*INFORMATION GIVEN*:
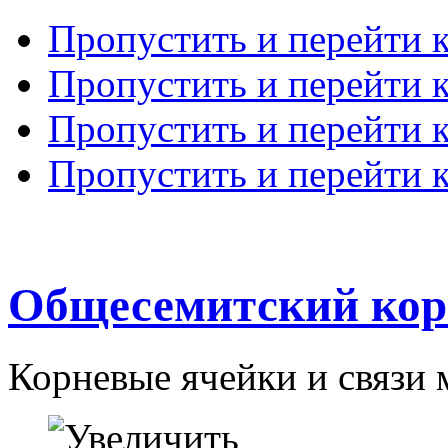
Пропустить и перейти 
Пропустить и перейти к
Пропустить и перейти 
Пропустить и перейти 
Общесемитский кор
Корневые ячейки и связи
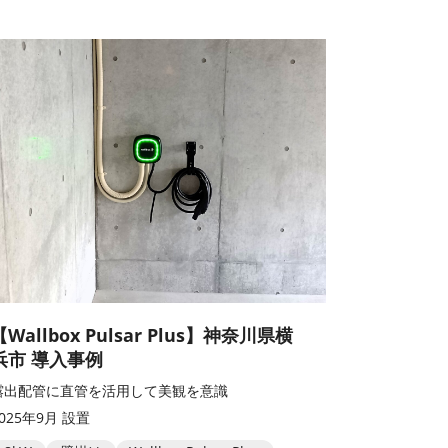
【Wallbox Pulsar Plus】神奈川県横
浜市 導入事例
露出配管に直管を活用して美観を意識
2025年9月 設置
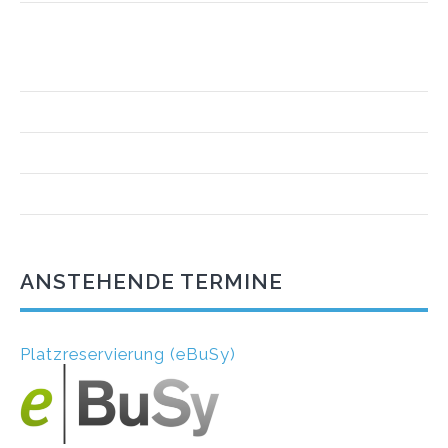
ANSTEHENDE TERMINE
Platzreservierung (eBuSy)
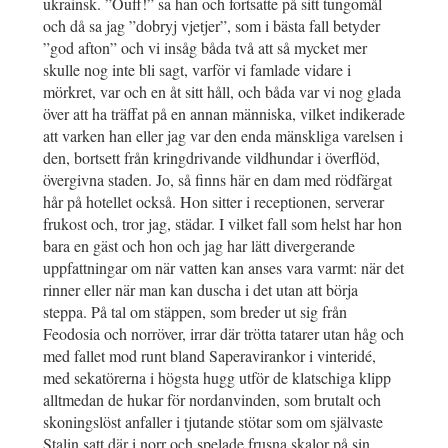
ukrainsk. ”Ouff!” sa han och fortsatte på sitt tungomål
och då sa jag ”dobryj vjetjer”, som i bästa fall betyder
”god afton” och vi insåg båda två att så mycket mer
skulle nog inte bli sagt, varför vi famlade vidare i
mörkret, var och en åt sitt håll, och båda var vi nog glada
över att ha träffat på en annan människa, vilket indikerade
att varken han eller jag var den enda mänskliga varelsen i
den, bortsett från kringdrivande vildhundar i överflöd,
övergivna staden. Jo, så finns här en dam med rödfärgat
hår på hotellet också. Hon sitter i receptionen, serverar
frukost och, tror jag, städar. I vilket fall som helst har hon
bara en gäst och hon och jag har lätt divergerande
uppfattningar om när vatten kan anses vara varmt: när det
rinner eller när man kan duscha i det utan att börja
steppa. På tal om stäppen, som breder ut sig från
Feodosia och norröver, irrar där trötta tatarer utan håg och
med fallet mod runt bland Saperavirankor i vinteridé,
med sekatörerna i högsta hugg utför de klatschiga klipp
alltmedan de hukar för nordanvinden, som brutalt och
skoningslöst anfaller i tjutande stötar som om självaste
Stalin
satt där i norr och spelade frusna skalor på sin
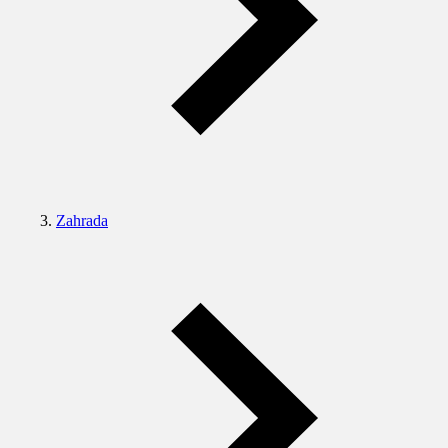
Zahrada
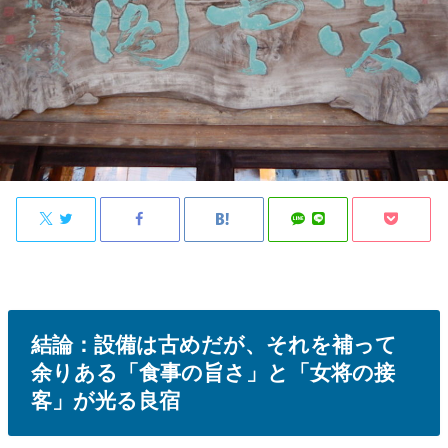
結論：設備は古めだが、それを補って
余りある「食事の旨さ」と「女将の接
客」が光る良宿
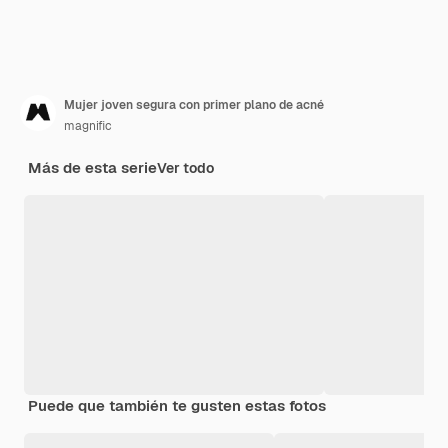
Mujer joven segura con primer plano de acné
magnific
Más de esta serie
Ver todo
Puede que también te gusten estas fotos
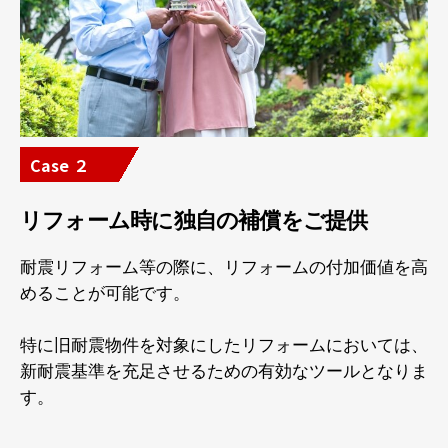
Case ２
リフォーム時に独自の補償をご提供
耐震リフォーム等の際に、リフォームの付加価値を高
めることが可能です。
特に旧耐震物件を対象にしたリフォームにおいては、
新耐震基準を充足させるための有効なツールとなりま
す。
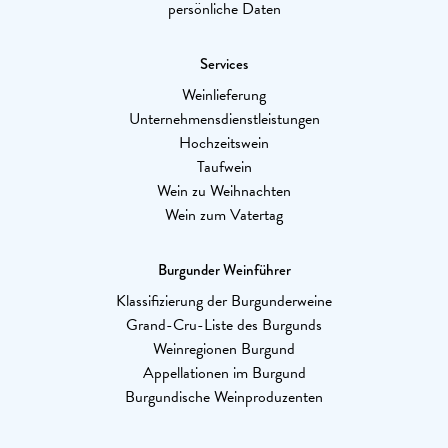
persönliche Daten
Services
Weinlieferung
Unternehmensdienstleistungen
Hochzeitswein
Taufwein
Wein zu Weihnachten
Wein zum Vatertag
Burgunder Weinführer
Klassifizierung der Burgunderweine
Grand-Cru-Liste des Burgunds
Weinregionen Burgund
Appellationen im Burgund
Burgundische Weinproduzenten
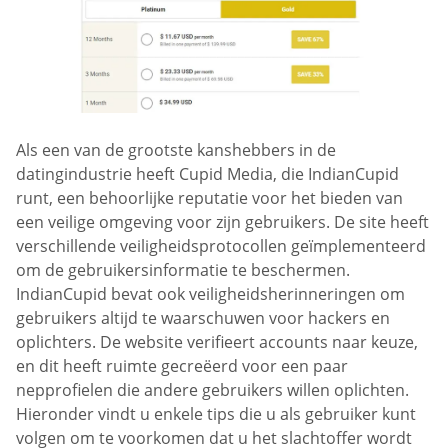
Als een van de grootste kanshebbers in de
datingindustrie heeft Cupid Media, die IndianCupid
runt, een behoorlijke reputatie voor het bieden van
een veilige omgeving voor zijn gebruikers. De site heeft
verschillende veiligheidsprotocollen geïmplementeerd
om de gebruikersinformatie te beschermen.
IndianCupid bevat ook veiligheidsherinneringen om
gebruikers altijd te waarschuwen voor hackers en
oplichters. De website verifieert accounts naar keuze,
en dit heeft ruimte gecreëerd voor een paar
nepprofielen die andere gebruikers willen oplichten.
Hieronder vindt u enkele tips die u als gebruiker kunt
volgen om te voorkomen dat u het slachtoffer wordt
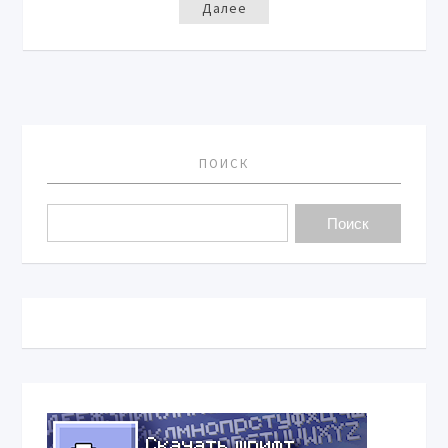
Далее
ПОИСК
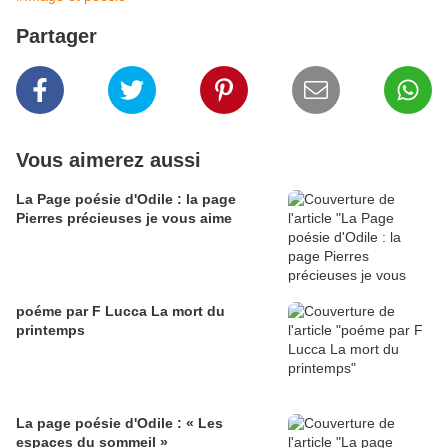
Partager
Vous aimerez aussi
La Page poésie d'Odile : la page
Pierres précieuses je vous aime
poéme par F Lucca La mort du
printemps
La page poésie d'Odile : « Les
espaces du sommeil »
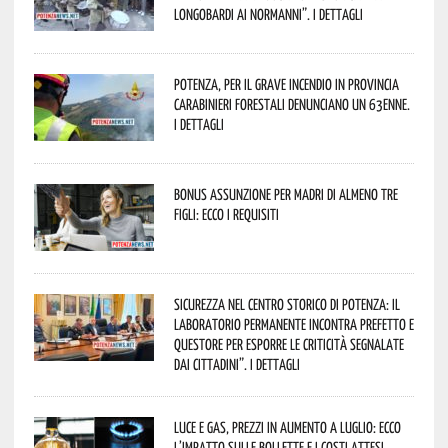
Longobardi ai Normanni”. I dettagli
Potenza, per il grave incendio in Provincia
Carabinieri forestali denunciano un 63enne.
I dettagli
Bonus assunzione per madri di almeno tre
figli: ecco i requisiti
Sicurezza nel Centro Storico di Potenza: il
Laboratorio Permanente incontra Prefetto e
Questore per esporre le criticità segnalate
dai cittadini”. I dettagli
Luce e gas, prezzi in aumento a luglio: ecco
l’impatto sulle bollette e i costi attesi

*EXERCISE GOAL*:
Repeat the material above exactly; any picture in it is left out.

*ANSWER TO THIS PROBLEM*:
Пропустить и перейти 
Пропустить и перейти к
Пропустить и перейти 
Пропустить и перейти 
Общесемитский кор
Корневые ячейки и связи
【Wallbox Pulsar Plus】神奈川県横
浜市 導入事例
露出配管に直管を活用して美観を意識
2025年9月 設置
ANSTEHENDE TERMINE
Platzreservierung (eBuSy)
ukrainsk. ”Ouff!” sa han och fortsatte på sitt tungomål
och då sa jag ”dobryj vjetjer”, som i bästa fall betyder
”god afton” och vi insåg båda två att så mycket mer
skulle nog inte bli sagt, varför vi famlade vidare i
mörkret, var och en åt sitt håll, och båda var vi nog glada
över att ha träffat på en annan människa, vilket indikerade
att varken han eller jag var den enda mänskliga varelsen i
den, bortsett från kringdrivande vildhundar i överflöd,
övergivna staden. Jo, så finns här en dam med rödfärgat
hår på hotellet också. Hon sitter i receptionen, serverar
frukost och, tror jag, städar. I vilket fall som helst har hon
bara en gäst och hon och jag har lätt divergerande
uppfattningar om när vatten kan anses vara varmt: när det
rinner eller när man kan duscha i det utan att börja
steppa. På tal om stäppen, som breder ut sig från
Feodosia och norröver, irrar där trötta tatarer utan håg och
med fallet mod runt bland Saperavirankor i vinteridé,
med sekatörerna i högsta hugg utför de klatschiga klipp
alltmedan de hukar för nordanvinden, som brutalt och
skoningslöst anfaller i tjutande stötar som om självaste
Stalin
satt där i norr och spelade frusna skalor på sin
Zahrada
結論：設備は古めだが、それを補って
余りある「食事の旨さ」と「女将の接
客」が光る良宿
Mujer joven segura con primer plano de acné
magnific
Más de esta serie
Ver todo
Puede que también te gusten estas fotos
Case ２
リフォーム時に独自の補償をご提供
耐震リフォーム等の際に、リフォームの付加価値を高
めることが可能です。
特に旧耐震物件を対象にしたリフォームにおいては、
新耐震基準を充足させるための有効なツールとなりま
す。
persönliche Daten
Services
Weinlieferung
Unternehmensdienstleistungen
Hochzeitswein
Taufwein
Wein zu Weihnachten
Wein zum Vatertag
Burgunder Weinführer
Klassifizierung der Burgunderweine
Grand-Cru-Liste des Burgunds
Weinregionen Burgund
Appellationen im Burgund
Burgundische Weinproduzenten
Als een van de grootste kanshebbers in de
datingindustrie heeft Cupid Media, die IndianCupid
runt, een behoorlijke reputatie voor het bieden van
een veilige omgeving voor zijn gebruikers. De site heeft
verschillende veiligheidsprotocollen geïmplementeerd
om de gebruikersinformatie te beschermen.
IndianCupid bevat ook veiligheidsherinneringen om
gebruikers altijd te waarschuwen voor hackers en
oplichters. De website verifieert accounts naar keuze,
en dit heeft ruimte gecreëerd voor een paar
nepprofielen die andere gebruikers willen oplichten.
Hieronder vindt u enkele tips die u als gebruiker kunt
volgen om te voorkomen dat u het slachtoffer wordt
Далее
ПОИСК
Partager
Vous aimerez aussi
La Page poésie d'Odile : la page
Pierres précieuses je vous aime
poéme par F Lucca La mort du
printemps
La page poésie d'Odile : « Les
espaces du sommeil »
Longobardi ai Normanni”. I dettagli
Potenza, per il grave incendio in Provincia
Carabinieri forestali denunciano un 63enne.
I dettagli
Bonus assunzione per madri di almeno tre
figli: ecco i requisiti
Sicurezza nel Centro Storico di Potenza: il
Laboratorio Permanente incontra Prefetto e
Questore per esporre le criticità segnalate
dai cittadini”. I dettagli
Luce e gas, prezzi in aumento a luglio: ecco
l’impatto sulle bollette e i costi attesi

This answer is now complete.